* _Work instruction_
Search the records for "workspace". Report every line where it occurs.

* _Given entries_

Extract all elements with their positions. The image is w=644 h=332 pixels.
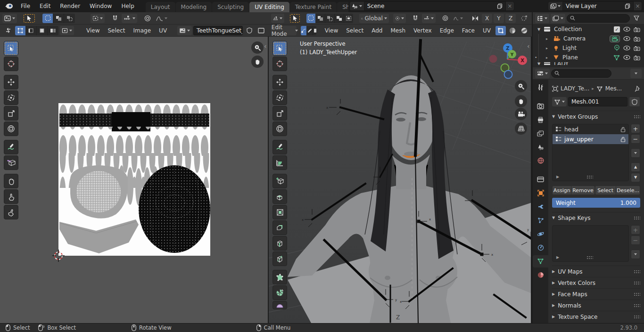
viewport-menu-add[interactable]: Add bbox=[368, 27, 386, 34]
pivot-point-dropdown[interactable] bbox=[393, 14, 406, 23]
render-visibility-icon[interactable] bbox=[634, 27, 640, 32]
tool-smooth[interactable] bbox=[272, 301, 287, 309]
vertex-select-mode-button[interactable] bbox=[301, 26, 307, 35]
uv-menu-image[interactable]: Image bbox=[130, 27, 155, 34]
scene-unlink-button[interactable]: × bbox=[506, 1, 514, 11]
outliner-search-input[interactable] bbox=[567, 14, 630, 23]
normals-panel-header[interactable]: ▶ Normals bbox=[552, 300, 640, 311]
select-difference-button[interactable] bbox=[335, 14, 344, 23]
tool-knife[interactable] bbox=[272, 251, 287, 266]
uv-snap-toggle[interactable] bbox=[110, 14, 120, 23]
uv-menu-uv[interactable]: UV bbox=[156, 27, 170, 34]
viewport-active-tool-button[interactable] bbox=[289, 14, 301, 23]
uv-editor-type-dropdown[interactable] bbox=[2, 14, 17, 23]
viewport-menu-vertex[interactable]: Vertex bbox=[410, 27, 435, 34]
uv-image-name-field[interactable]: TeethTongueSet_ROUGH_4K.png bbox=[193, 26, 243, 35]
panel-drag-handle[interactable] bbox=[634, 315, 640, 318]
tool-measure[interactable] bbox=[272, 155, 287, 170]
uv-tool-select-box[interactable] bbox=[4, 41, 18, 56]
uv-editor-canvas[interactable]: ‹ bbox=[0, 37, 269, 323]
workspace-tab-texture-paint[interactable]: Texture Paint bbox=[290, 2, 337, 12]
light-data-icon[interactable] bbox=[614, 45, 620, 51]
uv-menu-select[interactable]: Select bbox=[104, 27, 128, 34]
vertex-group-row-head[interactable]: head bbox=[553, 124, 628, 134]
uv-island-mode-button[interactable] bbox=[48, 26, 58, 35]
uv-tool-rotate[interactable] bbox=[4, 90, 18, 105]
uv-tool-pinch[interactable] bbox=[4, 205, 18, 219]
uv-menu-view[interactable]: View bbox=[83, 27, 103, 34]
tool-transform[interactable] bbox=[272, 121, 287, 136]
camera-data-badge[interactable] bbox=[610, 35, 620, 42]
mode-selector-dropdown[interactable]: Edit Mode bbox=[271, 26, 297, 35]
properties-options-dropdown[interactable] bbox=[630, 69, 642, 78]
tab-physics[interactable] bbox=[533, 228, 548, 240]
face-maps-panel-header[interactable]: ▶ Face Maps bbox=[552, 288, 640, 300]
vertex-group-add-button[interactable]: + bbox=[631, 124, 640, 133]
tool-spin[interactable] bbox=[272, 285, 287, 300]
properties-search-input[interactable] bbox=[551, 69, 611, 78]
mirror-x-button[interactable]: X bbox=[482, 14, 492, 23]
view-layer-browse-button[interactable] bbox=[548, 1, 563, 11]
list-specials-expand-icon[interactable]: ▶ bbox=[556, 255, 559, 259]
shape-keys-panel-header[interactable]: ▼ Shape Keys bbox=[552, 212, 640, 223]
panel-drag-handle[interactable] bbox=[634, 281, 640, 284]
tab-collection[interactable] bbox=[533, 173, 548, 186]
viewport-ortho-toggle-button[interactable] bbox=[515, 122, 527, 135]
select-button[interactable]: Select bbox=[595, 186, 616, 195]
tab-particles[interactable] bbox=[533, 214, 548, 227]
edge-select-mode-button[interactable] bbox=[307, 26, 313, 35]
panel-drag-handle[interactable] bbox=[634, 216, 640, 219]
uv-tool-grab[interactable] bbox=[4, 174, 18, 188]
disclosure-triangle-icon[interactable]: ▸ bbox=[546, 46, 552, 50]
viewport-menu-uv[interactable]: UV bbox=[479, 27, 494, 34]
outliner-row-collection[interactable]: ▼ Collection ✓ bbox=[533, 24, 644, 34]
viewport-3d-canvas[interactable]: x x x y z x x y User Perspective (1) LAD… bbox=[269, 37, 532, 323]
uv-sidebar-collapse-arrow[interactable]: ‹ bbox=[264, 43, 267, 49]
remove-button[interactable]: Remove bbox=[571, 186, 594, 195]
uv-select-set-button[interactable] bbox=[42, 14, 53, 23]
proportional-falloff-dropdown[interactable] bbox=[452, 14, 465, 23]
uv-maps-panel-header[interactable]: ▶ UV Maps bbox=[552, 266, 640, 277]
uv-pan-button[interactable] bbox=[251, 56, 264, 68]
tool-annotate[interactable] bbox=[272, 140, 287, 154]
mesh-name-field[interactable]: Mesh.001 bbox=[568, 97, 627, 106]
vertex-groups-panel-header[interactable]: ▼ Vertex Groups bbox=[552, 111, 640, 122]
tool-add-cube[interactable] bbox=[272, 174, 287, 188]
menu-file[interactable]: File bbox=[16, 0, 35, 12]
disclosure-triangle-icon[interactable]: ▸ bbox=[546, 37, 552, 41]
vertex-group-remove-button[interactable]: − bbox=[631, 134, 640, 144]
uv-select-extend-button[interactable] bbox=[53, 14, 64, 23]
panel-drag-handle[interactable] bbox=[634, 115, 640, 118]
mirror-y-button[interactable]: Y bbox=[494, 14, 504, 23]
collection-checkbox[interactable]: ✓ bbox=[614, 26, 620, 32]
xray-toggle[interactable] bbox=[495, 26, 506, 35]
hide-eye-icon[interactable] bbox=[623, 36, 630, 41]
render-visibility-icon[interactable] bbox=[634, 36, 640, 41]
mesh-fake-user-button[interactable] bbox=[629, 97, 640, 107]
viewport-camera-view-button[interactable] bbox=[515, 108, 527, 120]
viewport-editor-type-dropdown[interactable] bbox=[271, 14, 284, 23]
shape-key-specials-button[interactable] bbox=[631, 250, 640, 259]
vertex-colors-panel-header[interactable]: ▶ Vertex Colors bbox=[552, 277, 640, 288]
shading-material-button[interactable] bbox=[519, 26, 529, 35]
select-intersect-button[interactable] bbox=[344, 14, 354, 23]
vertex-group-move-up-button[interactable]: ▲ bbox=[631, 162, 640, 172]
tab-constraints[interactable] bbox=[533, 242, 548, 254]
tab-tool[interactable] bbox=[533, 81, 548, 93]
uv-tool-scale[interactable] bbox=[4, 106, 18, 121]
shading-solid-button[interactable] bbox=[507, 26, 518, 35]
uv-tool-annotate[interactable] bbox=[4, 140, 18, 154]
breadcrumb-object[interactable]: LADY_Te... bbox=[561, 85, 589, 92]
outliner-row-camera[interactable]: ▸ Camera bbox=[533, 34, 644, 43]
vertex-group-row-jaw-upper[interactable]: jaw_upper bbox=[553, 134, 628, 144]
mirror-z-button[interactable]: Z bbox=[505, 14, 516, 23]
tab-object[interactable] bbox=[533, 187, 548, 199]
workspace-tab-uv-editing[interactable]: UV Editing bbox=[249, 2, 289, 12]
outliner-row-plane[interactable]: • ▸ Plane bbox=[533, 53, 644, 62]
shape-keys-list[interactable]: ▶ bbox=[552, 225, 629, 262]
disclosure-triangle-icon[interactable]: ▼ bbox=[536, 27, 542, 32]
mesh-browse-button[interactable] bbox=[552, 97, 567, 106]
view-layer-name-field[interactable]: View Layer bbox=[563, 1, 634, 11]
uv-pivot-dropdown[interactable] bbox=[91, 14, 105, 23]
tool-inset-faces[interactable] bbox=[272, 205, 287, 219]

* _Solution for this problem_
workspace-tab-texture-paint[interactable]: Texture Paint bbox=[290, 2, 337, 12]
workspace-tab-uv-editing[interactable]: UV Editing bbox=[249, 2, 289, 12]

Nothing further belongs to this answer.